Joan Hill’s Women’s Voices at the Council

Meet the Artists of Hearts of Our People: Native Women Artists

A painting of five figures and a small child talking to one another.

Joan Hill (Muskogee Creek and Cherokee), Women’s Voices at the Council, 1990, acrylic on canvas, Gift of the artist on behalf of the Governor’s Commission on the Status of Women, 1990, Oklahoma State Art Collection, courtesy of the Oklahoma Arts Council. © Joan Hill

Artist’s Language

Joan Hill, Nak Vhayv, Vietnam horre hayhoyofvn (1965–75), vhayetv vlicecvtes. Nak vhayat hokte, hoktuce, hoktvk mvnette tis essikv socet vhayetos. Hoktvke enyekcetv eteropoten herkv mon horre hayaketiyetos. Nak vhayv accvke herakat vhahices. Lucv sopvnkv ele svwvnayaken ahayes. Mvskokvlke/Cvlakkvlke sem vkerkv mon emmahakv tiyosen vhayetos. Cokv-yopv hvtken essiyat herkv vrakvtos. Motvkv poloksen cate essiyat horre vlakenomat vrakvtos.

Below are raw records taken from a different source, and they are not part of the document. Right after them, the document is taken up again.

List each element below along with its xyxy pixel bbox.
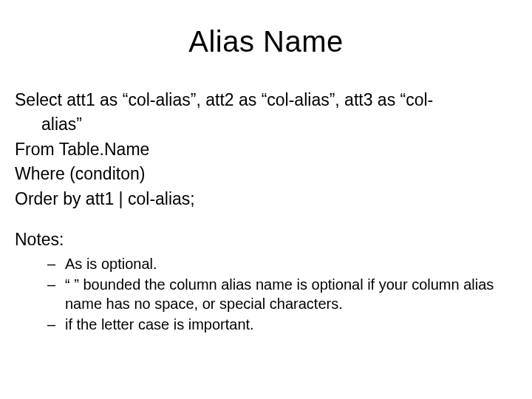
note-item: As is optional.: [65, 254, 517, 273]
sql-where-line: Where (conditon): [15, 163, 517, 185]
note-item: if the letter case is important.: [65, 315, 517, 334]
slide: Alias Name Select att1 as “col-alias”, a…: [0, 0, 532, 399]
slide-title: Alias Name: [15, 25, 517, 58]
notes-heading: Notes:: [15, 229, 517, 250]
sql-orderby-line: Order by att1 | col-alias;: [15, 188, 517, 210]
sql-from-line: From Table.Name: [15, 139, 517, 160]
sql-select-line-cont: alias”: [15, 114, 517, 135]
sql-select-line: Select att1 as “col-alias”, att2 as “col…: [15, 89, 517, 111]
note-item: “ ” bounded the column alias name is opt…: [65, 275, 517, 313]
notes-list: As is optional. “ ” bounded the column a…: [15, 254, 517, 334]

Women’s Voices at the Council, part of a series that Joan Hill began in 1971 during the Vietnam War (1965–75), depicts multiple generations of Native women and the power they hold to decide between war and peace. Hill focuses attention on essential elements of women’s regalia including turtle shell leggings, and she presents Muskogee/Cherokee cultural aesthetics, symbols, and meanings. She juxtaposes the white background, a Cherokee symbol of peace, with a red disk, possibly symbolizing a threat of war.